* _What is required_: Below are the records; copy every line in them that holds the string "nước".

(Recorded data)

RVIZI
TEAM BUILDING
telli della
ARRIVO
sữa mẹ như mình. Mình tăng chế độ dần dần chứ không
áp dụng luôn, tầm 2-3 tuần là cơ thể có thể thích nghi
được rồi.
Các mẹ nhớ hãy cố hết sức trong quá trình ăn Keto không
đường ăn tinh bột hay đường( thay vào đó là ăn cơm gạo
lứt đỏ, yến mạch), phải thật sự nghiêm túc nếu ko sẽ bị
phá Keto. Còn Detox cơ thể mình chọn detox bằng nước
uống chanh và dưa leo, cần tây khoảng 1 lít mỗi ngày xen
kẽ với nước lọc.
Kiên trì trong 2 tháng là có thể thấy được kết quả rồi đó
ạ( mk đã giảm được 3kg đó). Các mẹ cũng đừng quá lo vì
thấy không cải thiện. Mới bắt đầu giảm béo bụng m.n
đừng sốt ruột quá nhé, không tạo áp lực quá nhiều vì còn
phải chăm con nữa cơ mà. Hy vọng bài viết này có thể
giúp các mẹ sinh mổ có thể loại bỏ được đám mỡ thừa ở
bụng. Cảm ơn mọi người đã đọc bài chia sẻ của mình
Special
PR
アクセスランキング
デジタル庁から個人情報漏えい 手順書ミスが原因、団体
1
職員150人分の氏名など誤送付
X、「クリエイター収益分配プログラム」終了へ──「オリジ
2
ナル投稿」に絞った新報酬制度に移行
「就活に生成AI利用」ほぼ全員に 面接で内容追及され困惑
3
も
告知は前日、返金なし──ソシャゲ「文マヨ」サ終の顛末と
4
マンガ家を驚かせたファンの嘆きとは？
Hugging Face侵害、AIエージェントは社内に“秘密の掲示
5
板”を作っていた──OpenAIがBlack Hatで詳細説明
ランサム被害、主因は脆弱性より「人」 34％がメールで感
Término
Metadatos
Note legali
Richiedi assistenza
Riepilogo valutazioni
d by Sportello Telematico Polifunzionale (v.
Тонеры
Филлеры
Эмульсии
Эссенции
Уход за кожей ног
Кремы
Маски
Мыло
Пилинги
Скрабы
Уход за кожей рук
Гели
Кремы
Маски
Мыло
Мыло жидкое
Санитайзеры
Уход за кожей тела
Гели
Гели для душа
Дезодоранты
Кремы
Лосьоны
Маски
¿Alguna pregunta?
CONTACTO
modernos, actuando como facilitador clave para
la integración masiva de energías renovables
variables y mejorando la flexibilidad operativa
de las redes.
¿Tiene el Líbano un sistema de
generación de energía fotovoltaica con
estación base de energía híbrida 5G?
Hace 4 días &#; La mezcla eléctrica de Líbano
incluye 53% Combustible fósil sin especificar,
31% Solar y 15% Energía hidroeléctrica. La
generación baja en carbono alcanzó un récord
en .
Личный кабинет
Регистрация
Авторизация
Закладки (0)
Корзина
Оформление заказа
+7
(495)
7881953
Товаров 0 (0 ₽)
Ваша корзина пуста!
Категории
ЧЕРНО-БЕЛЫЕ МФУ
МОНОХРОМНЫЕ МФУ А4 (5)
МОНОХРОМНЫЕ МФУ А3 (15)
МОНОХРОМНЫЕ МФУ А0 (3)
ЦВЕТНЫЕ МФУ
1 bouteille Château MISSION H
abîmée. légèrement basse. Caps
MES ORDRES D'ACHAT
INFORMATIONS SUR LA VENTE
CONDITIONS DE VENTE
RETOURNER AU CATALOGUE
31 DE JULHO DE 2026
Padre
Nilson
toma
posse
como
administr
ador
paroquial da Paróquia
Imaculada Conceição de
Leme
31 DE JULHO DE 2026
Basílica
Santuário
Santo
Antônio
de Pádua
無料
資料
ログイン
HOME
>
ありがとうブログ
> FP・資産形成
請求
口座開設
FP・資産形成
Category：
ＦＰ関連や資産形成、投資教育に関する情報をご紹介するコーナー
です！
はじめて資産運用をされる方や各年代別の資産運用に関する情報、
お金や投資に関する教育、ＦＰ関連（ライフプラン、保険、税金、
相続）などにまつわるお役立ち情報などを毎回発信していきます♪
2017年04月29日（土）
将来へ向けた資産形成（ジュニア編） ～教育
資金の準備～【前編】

(End Recorded data)

* _Output below_:
phá Keto. Còn Detox cơ thể mình chọn detox bằng nước
kẽ với nước lọc.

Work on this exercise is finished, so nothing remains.